#### [Task description]
Your reply should hold every record exactly as given, with no pictures in it.

*****

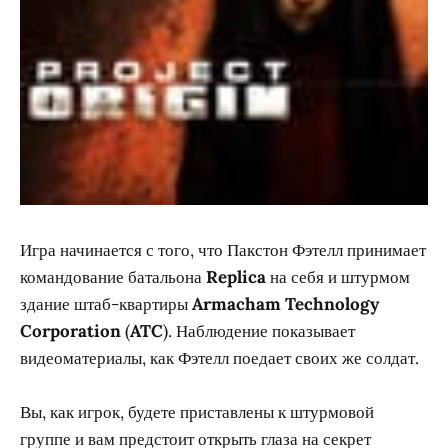
Игра начинается с того, что Пакстон Фэтелл принимает
командование батальона
Replica
на себя и штурмом
здание штаб-квартиры
Armacham Technology
Corporation
(
ATC
). Наблюдение показывает
видеоматериалы, как Фэтелл поедает своих же солдат.
Вы, как игрок, будете приставлены к штурмовой
группе и вам предстоит открыть глаза на секрет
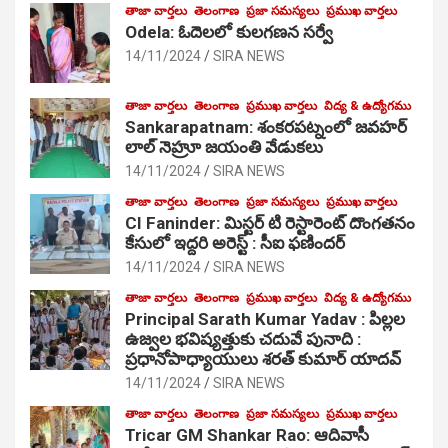
తాజా వార్తలు
తెలంగాణ
ప్రజా సమస్యలు
ప్రముఖ వార్తలు
Odela: ఓదెలలో కులగణన సర్వే
14/11/2024
SIRA NEWS
తాజా వార్తలు
తెలంగాణ
ప్రముఖ వార్తలు
విద్య & ఉద్యోగము
Sankarapatnam: శంకరపట్నంలో జవహర్
లాల్ నెహ్రూ జయంతి వేడుకలు
14/11/2024
SIRA NEWS
తాజా వార్తలు
తెలంగాణ
ప్రజా సమస్యలు
ప్రముఖ వార్తలు
CI Faninder: మిస్టర్ టి రెస్టారెంట్ దొంగతనం
కేసులో ఇద్దరి అరెస్ట్ : సీఐ ఫణిందర్
14/11/2024
SIRA NEWS
తాజా వార్తలు
తెలంగాణ
ప్రముఖ వార్తలు
విద్య & ఉద్యోగము
Principal Sarath Kumar Yadav : పిల్లల
ఉజ్వల భవిష్యత్తుకు చదువే పునాది :
ప్రధానోపాధ్యాయులు శరత్ కుమార్ యాదవ్
14/11/2024
SIRA NEWS
తాజా వార్తలు
తెలంగాణ
ప్రజా సమస్యలు
ప్రముఖ వార్తలు
Tricar GM Shankar Rao: ఆదివాసీ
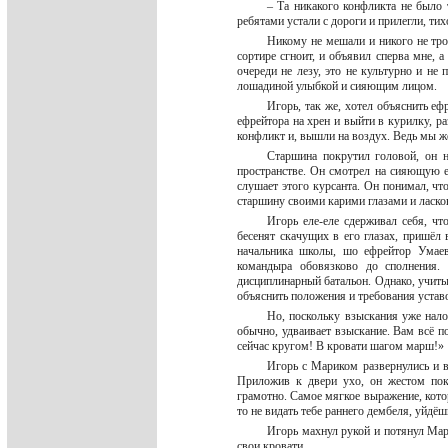
– Та никакого конфликта не было 
ребятами устали с дороги и прилегли, тих
Никому не мешали и никого не трог
сортире сгноит, и объявил сперва мне, 
очереди не лезу, это не культурно и не
лошадиной улыбкой и сияющим лицом.
Игорь, так же, хотел объяснить еф
ефрейтора на хрен и выйти в курилку, р
конфликт и, вышли на воздух. Ведь мы 
Старшина покрутил головой, он н
пространстве. Он смотрел на сияющую 
слушает этого курсанта. Он понимал, чт
старшину своими карими глазами и ласк
Игорь еле-еле сдерживал себя, чт
бесенят скачущих в его глазах, пришёл
начальника школы, шо ефрейтор Умаев
командыра обовязково до сполнения.
дисциплинарный батальон. Однако, учиты
объяснить положения и требования уставо
Но, поскольку взыскания уже нало
обычно, удваивает взыскание. Вам всё п
сейчас кругом! В кровати шагом марш!»
Игорь с Мариком развернулись и в
Приложив к двери ухо, он жестом пок
грамотно. Самое мягкое выражение, кот
то не видать тебе раннего дембеля, уйдё
Игорь махнул рукой и потянул Мари
свои кровати.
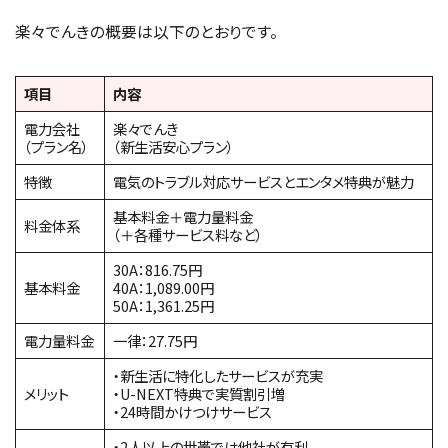
楽々でんきの概要は以下のとおりです。
項目
内容
電力会社
楽々でんき
（プラン名）
（新生活安心プラン）
特徴
電気のトラブル対応サービスとエンタメ特典が魅力
基本料金＋電力量料金
料金体系
（＋各種サービス料など）
30A：816.75円
基本料金
40A：1,089.00円
50A：1,361.25円
電力量料金
一律：27.75円
・新生活に特化したサービスが充実
メリット
・U-NEXT特典で実質割引増
・24時間かけつけサービス
・2人以上の世帯では他社が有利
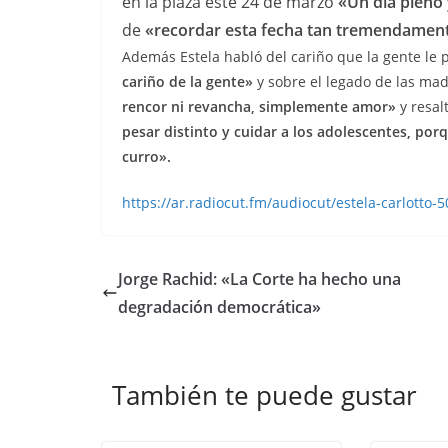
en la plaza este 24 de marzo
«Un día pleno 
de
«recordar esta fecha tan tremendament
Además Estela habló del cariño que la gente le p
cariño de la gente»
y sobre el legado de las ma
rencor ni revancha, simplemente amor»
y resal
pesar distinto y cuidar a los adolescentes, p
curro».
https://ar.radiocut.fm/audiocut/estela-carlotto-5
Jorge Rachid: «La Corte ha hecho una
degradación democrática»
También te puede gustar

*****

#### [Reply to the task]
Игра начинается с того, что Пакстон Фэтелл принимает
командование батальона
Replica
на себя и штурмом
здание штаб-квартиры
Armacham Technology
Corporation
(
ATC
). Наблюдение показывает
видеоматериалы, как Фэтелл поедает своих же солдат.
Вы, как игрок, будете приставлены к штурмовой
группе и вам предстоит открыть глаза на секрет
తాజా వార్తలు
తెలంగాణ
ప్రజా సమస్యలు
ప్రముఖ వార్తలు
Odela: ఓదెలలో కులగణన సర్వే
14/11/2024
SIRA NEWS
తాజా వార్తలు
తెలంగాణ
ప్రముఖ వార్తలు
విద్య & ఉద్యోగము
Sankarapatnam: శంకరపట్నంలో జవహర్
లాల్ నెహ్రూ జయంతి వేడుకలు
14/11/2024
SIRA NEWS
తాజా వార్తలు
తెలంగాణ
ప్రజా సమస్యలు
ప్రముఖ వార్తలు
CI Faninder: మిస్టర్ టి రెస్టారెంట్ దొంగతనం
కేసులో ఇద్దరి అరెస్ట్ : సీఐ ఫణిందర్
14/11/2024
SIRA NEWS
తాజా వార్తలు
తెలంగాణ
ప్రముఖ వార్తలు
విద్య & ఉద్యోగము
Principal Sarath Kumar Yadav : పిల్లల
ఉజ్వల భవిష్యత్తుకు చదువే పునాది :
ప్రధానోపాధ్యాయులు శరత్ కుమార్ యాదవ్
14/11/2024
SIRA NEWS
తాజా వార్తలు
తెలంగాణ
ప్రజా సమస్యలు
ప్రముఖ వార్తలు
Tricar GM Shankar Rao: ఆదివాసీ
– Та никакого конфликта не было 
ребятами устали с дороги и прилегли, тих
Никому не мешали и никого не трог
сортире сгноит, и объявил сперва мне, 
очереди не лезу, это не культурно и не
лошадиной улыбкой и сияющим лицом.
Игорь, так же, хотел объяснить еф
ефрейтора на хрен и выйти в курилку, р
конфликт и, вышли на воздух. Ведь мы 
Старшина покрутил головой, он н
пространстве. Он смотрел на сияющую 
слушает этого курсанта. Он понимал, чт
старшину своими карими глазами и ласк
Игорь еле-еле сдерживал себя, чт
бесенят скачущих в его глазах, пришёл
начальника школы, шо ефрейтор Умаев
командыра обовязково до сполнения.
дисциплинарный батальон. Однако, учиты
объяснить положения и требования уставо
Но, поскольку взыскания уже нало
обычно, удваивает взыскание. Вам всё п
сейчас кругом! В кровати шагом марш!»
Игорь с Мариком развернулись и в
Приложив к двери ухо, он жестом пок
грамотно. Самое мягкое выражение, кот
то не видать тебе раннего дембеля, уйдё
Игорь махнул рукой и потянул Мари
свои кровати.
楽々でんきの概要は以下のとおりです。
項目
内容
電力会社
楽々でんき
（プラン名）
（新生活安心プラン）
特徴
電気のトラブル対応サービスとエンタメ特典が魅力
基本料金＋電力量料金
料金体系
（＋各種サービス料など）
30A：816.75円
基本料金
40A：1,089.00円
50A：1,361.25円
電力量料金
一律：27.75円
・新生活に特化したサービスが充実
メリット
・U-NEXT特典で実質割引増
・24時間かけつけサービス
・2人以上の世帯では他社が有利
en la plaza este 24 de marzo
«Un día pleno 
de
«recordar esta fecha tan tremendament
Además Estela habló del cariño que la gente le p
cariño de la gente»
y sobre el legado de las ma
rencor ni revancha, simplemente amor»
y resal
pesar distinto y cuidar a los adolescentes, p
curro».
https://ar.radiocut.fm/audiocut/estela-carlotto-5
Jorge Rachid: «La Corte ha hecho una
degradación democrática»
También te puede gustar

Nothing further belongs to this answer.